Property LawTakings ClauseFifth Amendment
Kelo v. City of New London: Eminent Domain and the Public Use Requirement
9 min read · April 2026
Background and Facts
Kelo v. City of New London, 545 U.S. 469 (2005), arose from a city revitalization effort in New London, Connecticut. The city, struggling economically after the closure of a major naval facility, approved a development plan intended to bring jobs, increase tax revenue, and revitalize the area around a new Pfizer research facility. The plan required acquiring a 90-acre tract of land in the Fort Trumbull neighborhood. Most property owners sold voluntarily, but Susette Kelo and a group of other homeowners refused. None of their properties were blighted — they were well-maintained homes in a modest but functioning neighborhood. The city sought to condemn their homes under its eminent domain power, intending to transfer the land to a private developer.
The Legal Question
The Fifth Amendment's Takings Clause provides: “nor shall private property be taken for public use, without just compensation.” The central question was whether transferring condemned property from one private owner to another private developer — even as part of a comprehensive economic development plan — constitutes a taking for “public use.” The homeowners argued that “public use” means the public must actually use the property (a road, a school, a military base). The city argued that any public benefit — including economic development, jobs, and increased tax revenue — qualifies.
The Holding
Justice Stevens wrote for a 5-4 majority. The Court held that the city's economic development plan constituted a valid public use under the Fifth Amendment. The Court applied rational basis review: the city need only have a rational basis for concluding that the condemnation will serve a public purpose.

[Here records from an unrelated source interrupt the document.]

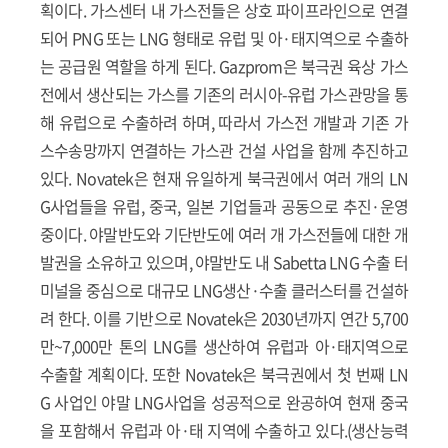
획이다. 가스센터 내 가스전들은 상호 파이프라인으로 연결
되어 PNG 또는 LNG 형태로 유럽 및 아·태지역으로 수출하
는 공급원 역할을 하게 된다. Gazprom은 북극권 육상 가스
전에서 생산되는 가스를 기존의 러시아-유럽 가스관망을 통
해 유럽으로 수출하려 하며, 따라서 가스전 개발과 기존 가
스수송망까지 연결하는 가스관 건설 사업을 함께 추진하고
있다. Novatek은 현재 유일하게 북극권에서 여러 개의 LN
G사업들을 유럽, 중국, 일본 기업들과 공동으로 추진·운영
중이다. 야말반도와 기단반도에 여러 개 가스전들에 대한 개
발권을 소유하고 있으며, 야말반도 내 Sabetta LNG 수출 터
미널을 중심으로 대규모 LNG생산·수출 클러스터를 건설하
려 한다. 이를 기반으로 Novatek은 2030년까지 연간 5,700
만~7,000만 톤의 LNG를 생산하여 유럽과 아·태지역으로
수출할 계획이다. 또한 Novatek은 북극권에서 첫 번째 LN
G 사업인 야말 LNG사업을 성공적으로 완공하여 현재 중국
을 포함해서 유럽과 아·태 지역에 수출하고 있다.(생산능력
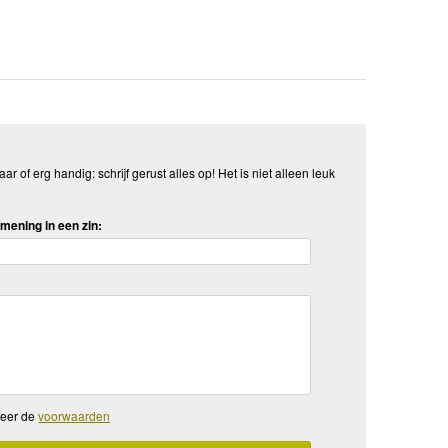
aar of erg handig: schrijf gerust alles op! Het is niet alleen leuk
mening in een zin:
teer de
voorwaarden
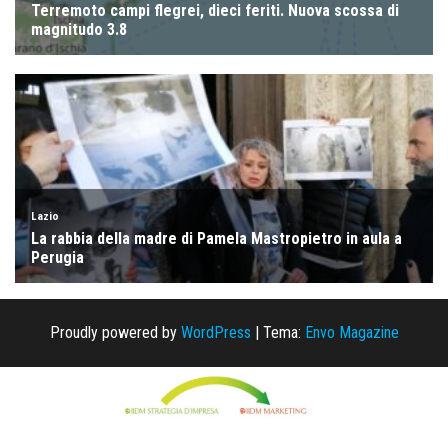
Proudly powered by
WordPress
|
Tema:
Envo Magazine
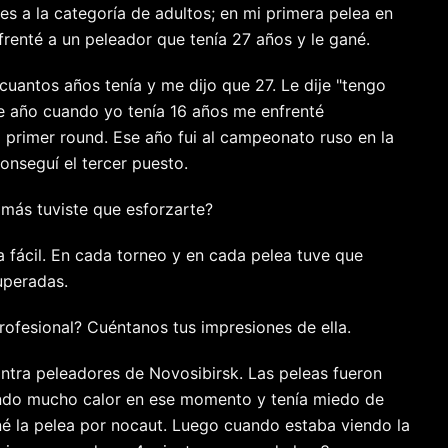
es a la categoría de adultos; en mi primera pelea en
renté a un peleador que tenía 27 años y le gané.
antos años tenía y me dijo que 27. Le dije "tengo
te año cuando yo tenía 16 años me enfrenté
 primer round. Ese año fui al campeonato ruso en la
onseguí el tercer puesto.
e más tuviste que esforzarte?
 fácil. En cada torneo y en cada pelea tuve que
uperadas.
rofesional? Cuéntanos tus impresiones de ella.
ntra peleadores de Novosibirsk. Las peleas fueron
iendo mucho calor en ese momento y tenía miedo de
né la pelea por nocaut. Luego cuando estaba viendo la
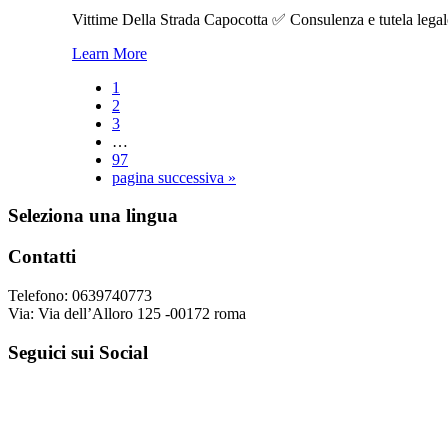
Vittime Della Strada Capocotta ✅ Consulenza e tutela legale 
Learn More
Pagina
1
Pagina
2
Pagina
3
Pagine
…
interim
Pagina
97
omesse
Vai
pagina successiva »
alla
Footer
Seleziona una lingua
Contatti
Telefono: 0639740773
Via: Via dell’Alloro 125 -00172 roma
Seguici sui Social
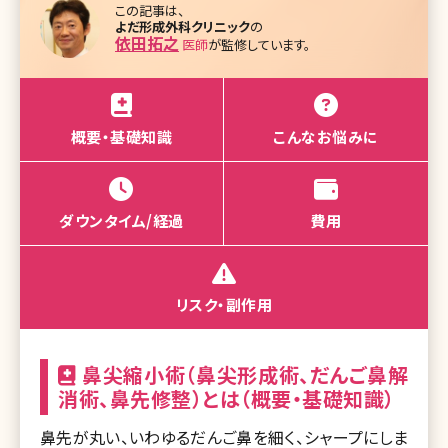
この記事は、
よだ形成外科クリニック
の
依田拓之
医師
が監修しています。
概要・基礎知識
こんなお悩みに
ダウンタイム/経過
費用
リスク・副作用
鼻尖縮小術（鼻尖形成術、だんご鼻解
消術、鼻先修整）とは（概要・基礎知識）
鼻先が丸い、いわゆるだんご鼻を細く、シャープにしま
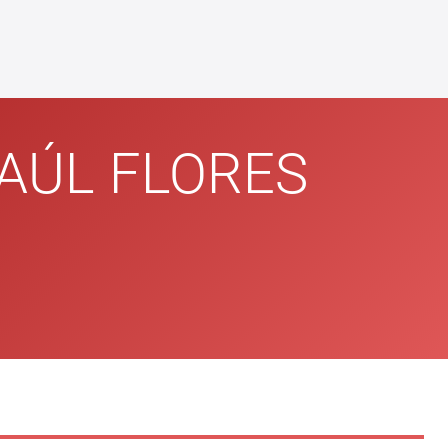
AÚL FLORES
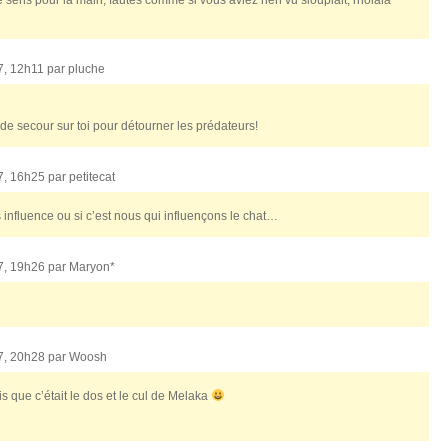
7, 12h11 par
pluche
de secour sur toi pour détourner les prédateurs!
7, 16h25 par
petitecat
s influence ou si c’est nous qui influençons le chat…
7, 19h26 par
Maryon*
7, 20h28 par
Woosh
is que c’était le dos et le cul de Melaka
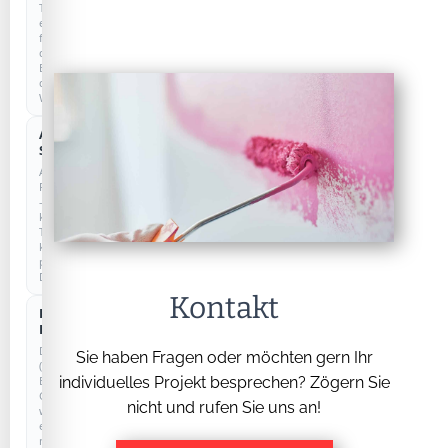
Technisch
erforderlich
für
den
Betrieb
der
Website.
Anonyme
COOKIELOS
Statistik
Anonyme
Reichweitenmessung
–
kein
Tracking,
keine
personenbezogenen
Daten.
Kontakt
Externe
Dienste
Drittanbieter
Sie haben Fragen oder möchten gern Ihr
(z.
B.
individuelles Projekt besprechen? Zögern Sie
Google)
nicht und rufen Sie uns an!
werden
erst
nach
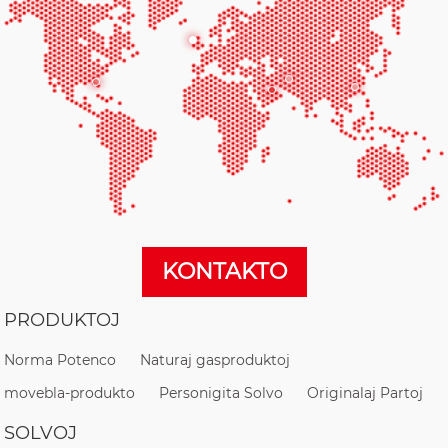
KONTAKTO
PRODUKTOJ
Norma Potenco
Naturaj gasproduktoj
movebla-produkto
Personigita Solvo
Originalaj Partoj
SOLVOJ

Economic development — creating jobs, generating tax revenue, revitalizing a distressed city — is a legitimate public purpose even when the condemned land is transferred to private parties. The Court emphasized that it was not required to second-guess the city's careful deliberative process or substitute its judgment for the city's in matters of local development policy.
The Dissents
The four dissenters wrote passionately against the majority's broad interpretation. Justice O'Connor wrote that the majority's logic “wash[es] out any distinction between private and public use of property — and thereby effectively delete[s] the words 'for public use' from the Takings Clause.” She argued that under the majority's view, any property can be taken for any reason so long as the government can identify some economic benefit, making homeowners vulnerable whenever a developer wants their land. Justice Thomas, also dissenting, argued that the historical meaning of “public use” required actual use or ownership by the public, and criticized the majority for perpetuating a doctrine that disproportionately harms poor and minority communities unable to resist government condemnation.
Public Use vs. Public Purpose: The Doctrinal Evolution
Kelo represents the culmination of a long doctrinal evolution from narrow to broad interpretations of “public use.” The Court had previously upheld takings to eliminate urban blight even when property was transferred to private parties (Berman v. Parker, 1954), and had upheld Hawaii's land redistribution program to reduce land oligopoly (Hawaii Housing Authority v. Midkiff, 1984). In both cases, the Court deferred broadly to legislative judgments about public benefit. Kelo extended this deference to straightforward economic development, effectively treating “public use” and “public purpose” as coextensive — a dramatic departure from the text's apparent meaning.
The Legislative Backlash
Kelo generated extraordinary public outrage cutting across traditional political lines. Within five years of the decision, 44 states enacted new laws or constitutional amendments restricting the use of eminent domain for economic development purposes. Some states limited condemnation to blighted properties; others required that condemned property be used by the public. This legislative response illustrates an important constitutional law principle: the Supreme Court sets a constitutional floor, not a ceiling. States may provide greater protection for property rights than the federal Constitution requires. Kelo remains one of the most politically unpopular Supreme Court decisions in recent history despite (or because of) its legal logic.
The Aftermath: A Cautionary Tale
The New London development project that justified the condemnation was never completed. The homes were demolished, but Pfizer's research facility — the economic anchor of the entire plan — was eventually closed. The condemned land sat empty for years. Susette Kelo's pink cottage was eventually moved to another location in New London. The failure of the development project crystallized the critics' objection: when courts defer to government predictions about economic benefits, there is no reliable check on speculative or ill-conceived condemnations.
What to Know for Class and the Bar
For bar exam purposes, the Takings Clause analysis has three elements: (1) Was there a taking? (physical invasion, permanent occupation, or regulatory taking that goes too far under Penn Central Transportation Co. v. New York City); (2) Was it for public use? (broadly defined under Kelo — rational basis applies); (3) Was just compensation paid? (fair market value). Remember that Kelo only establishes the constitutional floor — your jurisdiction's state law may provide much stronger protection. Also know the distinction between per se physical takings (Loretto v. Teleprompter Manhattan CATV Corp.) and regulatory takings, which require balancing under Penn Central or constitute a categorical taking if all economically beneficial use is eliminated (Lucas v. South Carolina Coastal Council).